[Start of section]

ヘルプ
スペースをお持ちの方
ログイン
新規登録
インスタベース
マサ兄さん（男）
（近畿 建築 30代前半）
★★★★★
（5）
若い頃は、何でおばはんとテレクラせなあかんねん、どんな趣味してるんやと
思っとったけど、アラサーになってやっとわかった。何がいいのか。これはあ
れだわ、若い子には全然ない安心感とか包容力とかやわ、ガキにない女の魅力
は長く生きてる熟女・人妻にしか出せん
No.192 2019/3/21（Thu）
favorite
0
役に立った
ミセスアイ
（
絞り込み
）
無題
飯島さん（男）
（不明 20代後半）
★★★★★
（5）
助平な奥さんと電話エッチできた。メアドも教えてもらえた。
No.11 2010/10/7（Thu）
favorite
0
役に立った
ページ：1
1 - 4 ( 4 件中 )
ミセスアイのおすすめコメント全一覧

[End of section]

PROBLEM STATEMENT:
Print all the material, keeping every line identical to the original.

RESPONSE AREA:
ヘルプ
スペースをお持ちの方
ログイン
新規登録
インスタベース
マサ兄さん（男）
（近畿 建築 30代前半）
★★★★★
（5）
若い頃は、何でおばはんとテレクラせなあかんねん、どんな趣味してるんやと
思っとったけど、アラサーになってやっとわかった。何がいいのか。これはあ
れだわ、若い子には全然ない安心感とか包容力とかやわ、ガキにない女の魅力
は長く生きてる熟女・人妻にしか出せん
No.192 2019/3/21（Thu）
favorite
0
役に立った
ミセスアイ
（
絞り込み
）
無題
飯島さん（男）
（不明 20代後半）
★★★★★
（5）
助平な奥さんと電話エッチできた。メアドも教えてもらえた。
No.11 2010/10/7（Thu）
favorite
0
役に立った
ページ：1
1 - 4 ( 4 件中 )
ミセスアイのおすすめコメント全一覧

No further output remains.